If you didn’t follow the story of how Sue went from Hill City to nearby Rapid City (where she spent three years stored in boxes at the School of Mines), from there to Sotheby’s auction house in Manhattan and finally to the shores of Lake Michigan (paid for, in large part, by McDonald’s and the Walt Disney Co.), I should let you discover this modern fable for yourself, in Miller’s admittedly contentious telling. But some of the highlights are worth mentioning here, including the fact that Maurice Williams was a member of the Cheyenne River Sioux Tribe and therefore “his” land did not exactly belong to him. He did not have the right (or so a judge would later rule) to sell a fossil found on his property without the federal government’s permission.
Now, it seems not just possible but likely that Williams and the Sioux tribe were eager to embrace this legal interpretation once it became clear that Sue was worth a lot more than $5,000. And where the moral of this fable lies is very much in the eye of the beholder.
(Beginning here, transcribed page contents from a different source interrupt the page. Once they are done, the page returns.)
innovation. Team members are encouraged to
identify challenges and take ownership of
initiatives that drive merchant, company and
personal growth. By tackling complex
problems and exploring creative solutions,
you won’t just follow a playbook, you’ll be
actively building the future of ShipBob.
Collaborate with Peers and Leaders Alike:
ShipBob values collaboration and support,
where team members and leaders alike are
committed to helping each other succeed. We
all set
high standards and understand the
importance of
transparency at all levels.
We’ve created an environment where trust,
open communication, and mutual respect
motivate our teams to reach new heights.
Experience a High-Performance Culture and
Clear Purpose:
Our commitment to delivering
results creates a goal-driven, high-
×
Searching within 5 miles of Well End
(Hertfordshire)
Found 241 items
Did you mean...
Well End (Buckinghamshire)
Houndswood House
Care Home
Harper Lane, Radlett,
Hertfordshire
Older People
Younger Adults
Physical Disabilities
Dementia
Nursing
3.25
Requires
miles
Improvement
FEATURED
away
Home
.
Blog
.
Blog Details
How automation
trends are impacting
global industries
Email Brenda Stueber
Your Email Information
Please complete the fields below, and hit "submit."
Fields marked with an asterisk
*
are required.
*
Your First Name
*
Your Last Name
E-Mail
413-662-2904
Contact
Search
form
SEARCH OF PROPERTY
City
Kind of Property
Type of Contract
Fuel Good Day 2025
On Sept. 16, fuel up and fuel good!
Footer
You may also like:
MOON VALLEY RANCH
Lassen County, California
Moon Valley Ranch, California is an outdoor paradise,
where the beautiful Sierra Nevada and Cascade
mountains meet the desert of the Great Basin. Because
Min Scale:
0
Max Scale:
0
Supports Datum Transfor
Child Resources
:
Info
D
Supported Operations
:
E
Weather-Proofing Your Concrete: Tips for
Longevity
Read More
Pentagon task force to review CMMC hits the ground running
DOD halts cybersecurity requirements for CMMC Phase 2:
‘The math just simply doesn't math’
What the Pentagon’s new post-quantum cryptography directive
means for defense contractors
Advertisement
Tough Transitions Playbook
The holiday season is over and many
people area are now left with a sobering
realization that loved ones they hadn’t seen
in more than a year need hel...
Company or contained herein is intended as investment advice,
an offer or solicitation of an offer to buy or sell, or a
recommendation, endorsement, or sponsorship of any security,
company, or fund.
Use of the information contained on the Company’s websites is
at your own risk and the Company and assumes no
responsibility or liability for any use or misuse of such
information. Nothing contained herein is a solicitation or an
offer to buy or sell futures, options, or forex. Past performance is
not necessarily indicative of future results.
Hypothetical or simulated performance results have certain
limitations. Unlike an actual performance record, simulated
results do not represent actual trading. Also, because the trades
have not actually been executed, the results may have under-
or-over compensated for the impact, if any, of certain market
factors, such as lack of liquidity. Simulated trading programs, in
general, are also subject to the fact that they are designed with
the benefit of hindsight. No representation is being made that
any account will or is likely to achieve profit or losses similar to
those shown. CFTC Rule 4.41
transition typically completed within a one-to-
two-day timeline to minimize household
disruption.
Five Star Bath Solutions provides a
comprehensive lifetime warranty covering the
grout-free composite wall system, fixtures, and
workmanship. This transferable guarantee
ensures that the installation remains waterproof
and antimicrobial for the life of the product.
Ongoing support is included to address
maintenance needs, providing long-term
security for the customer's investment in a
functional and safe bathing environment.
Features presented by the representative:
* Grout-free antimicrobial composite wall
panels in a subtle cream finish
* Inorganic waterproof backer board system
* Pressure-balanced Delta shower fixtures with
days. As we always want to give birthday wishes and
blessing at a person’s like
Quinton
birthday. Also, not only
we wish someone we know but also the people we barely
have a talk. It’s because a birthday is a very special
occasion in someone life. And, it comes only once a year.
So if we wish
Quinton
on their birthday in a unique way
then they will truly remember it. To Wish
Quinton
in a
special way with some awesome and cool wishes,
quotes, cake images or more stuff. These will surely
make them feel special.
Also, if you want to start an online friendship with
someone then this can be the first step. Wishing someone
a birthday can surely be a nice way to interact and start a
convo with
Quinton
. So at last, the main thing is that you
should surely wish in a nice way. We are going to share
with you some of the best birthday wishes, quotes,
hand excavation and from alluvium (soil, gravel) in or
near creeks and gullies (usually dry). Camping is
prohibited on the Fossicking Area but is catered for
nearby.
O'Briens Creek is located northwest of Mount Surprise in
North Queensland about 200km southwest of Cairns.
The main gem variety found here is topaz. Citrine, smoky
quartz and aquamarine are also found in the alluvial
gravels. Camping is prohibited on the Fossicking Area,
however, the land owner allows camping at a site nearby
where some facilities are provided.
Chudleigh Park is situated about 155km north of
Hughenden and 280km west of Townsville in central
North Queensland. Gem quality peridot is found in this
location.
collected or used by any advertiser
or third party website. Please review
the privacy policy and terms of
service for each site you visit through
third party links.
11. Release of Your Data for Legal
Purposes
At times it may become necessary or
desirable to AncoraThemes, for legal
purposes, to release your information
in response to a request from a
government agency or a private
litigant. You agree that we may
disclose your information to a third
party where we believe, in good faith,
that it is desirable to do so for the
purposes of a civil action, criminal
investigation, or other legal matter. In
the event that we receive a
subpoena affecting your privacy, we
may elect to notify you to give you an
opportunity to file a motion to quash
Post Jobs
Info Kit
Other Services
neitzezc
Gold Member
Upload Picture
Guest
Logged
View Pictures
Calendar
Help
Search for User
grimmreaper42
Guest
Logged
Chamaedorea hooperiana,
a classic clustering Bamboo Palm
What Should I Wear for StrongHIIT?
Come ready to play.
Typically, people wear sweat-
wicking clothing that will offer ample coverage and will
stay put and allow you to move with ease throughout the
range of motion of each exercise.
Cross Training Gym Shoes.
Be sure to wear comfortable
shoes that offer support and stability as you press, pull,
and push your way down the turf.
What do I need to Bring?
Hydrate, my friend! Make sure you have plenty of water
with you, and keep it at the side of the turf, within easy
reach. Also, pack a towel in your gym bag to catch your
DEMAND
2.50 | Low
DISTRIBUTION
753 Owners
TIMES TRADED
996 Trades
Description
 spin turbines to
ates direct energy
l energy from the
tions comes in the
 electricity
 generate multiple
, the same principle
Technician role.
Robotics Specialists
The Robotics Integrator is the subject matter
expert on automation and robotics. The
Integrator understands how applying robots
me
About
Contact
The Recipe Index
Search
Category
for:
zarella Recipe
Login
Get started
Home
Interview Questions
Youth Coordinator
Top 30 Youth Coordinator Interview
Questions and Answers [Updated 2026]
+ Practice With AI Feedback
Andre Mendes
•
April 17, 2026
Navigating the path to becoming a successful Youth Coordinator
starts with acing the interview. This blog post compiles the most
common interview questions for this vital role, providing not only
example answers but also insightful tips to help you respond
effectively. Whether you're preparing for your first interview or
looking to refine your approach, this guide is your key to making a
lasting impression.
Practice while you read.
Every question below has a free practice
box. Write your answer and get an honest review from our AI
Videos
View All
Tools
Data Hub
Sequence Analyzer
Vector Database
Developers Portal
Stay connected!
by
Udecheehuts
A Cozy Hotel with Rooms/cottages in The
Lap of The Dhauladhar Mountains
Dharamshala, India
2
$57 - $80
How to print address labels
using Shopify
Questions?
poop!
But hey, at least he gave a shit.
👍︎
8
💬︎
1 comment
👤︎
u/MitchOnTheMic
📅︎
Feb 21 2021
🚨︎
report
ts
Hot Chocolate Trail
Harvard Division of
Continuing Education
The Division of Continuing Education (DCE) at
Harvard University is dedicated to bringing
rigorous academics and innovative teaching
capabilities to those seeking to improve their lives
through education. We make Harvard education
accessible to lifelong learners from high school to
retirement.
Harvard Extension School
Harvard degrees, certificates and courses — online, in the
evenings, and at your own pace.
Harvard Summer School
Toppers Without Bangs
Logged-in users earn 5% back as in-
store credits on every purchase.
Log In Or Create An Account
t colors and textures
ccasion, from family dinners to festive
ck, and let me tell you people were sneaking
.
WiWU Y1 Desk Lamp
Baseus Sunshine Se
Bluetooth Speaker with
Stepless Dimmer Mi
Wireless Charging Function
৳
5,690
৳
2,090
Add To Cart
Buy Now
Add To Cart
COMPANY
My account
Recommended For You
Miller is happy to go with a tale of grotesque federal overreach, and the jackboots of the oppressor crushing a plucky band of entrepreneurs and their all-American small town. One could also suggest that Williams got hustled by some white dudes on the original transaction, much the way that Native Americans have been hustled for five centuries or so.
I suspect that this is one of those rare cases where truth really does lie somewhere in the middle: It feels like some measure of justice that Williams and his family ultimately got rich off their dinosaur, which sold for $7.6 million (not counting the 10 percent commission) in the Sotheby’s auction. Even Peter Larson agrees that the Field Museum is the “second-best place in the world” for Sue to wind up, since there was no way in hell she was ever coming back to Hill City. But this is not one of those Eisenhower-Little Rock moments where you get to feel warm and fuzzy about the power of the state being on the right side of history. If we’re being honest, those are few and far between. Instead, what happened to Peter Larson and his band of fossil-collecting misfits after the seizure of Sue was more like one of those moments that cow most of us into obedience most of the time, those moments when the government resembles Sauron the Great in a bad mood, fixing his Lidless Bureaucratic Eye on whoever has most recently pissed him off.
“Dinosaur 13” opens this week in Chicago, Cleveland, Dallas, Houston, Los Angeles, New York, Minneapolis, Philadelphia, Phoenix, Rapid City, S.D., Seattle, Sioux Falls, S.D., Washington and Columbus, Ohio. It opens Aug. 19 in Portland, Ore.; Aug. 22 in Denver, Miami and Salt Lake City; and Aug. 29 in Kansas City and Mitchell, S.D., with more cities to follow. It’s also available on-demand from cable, satellite and online providers.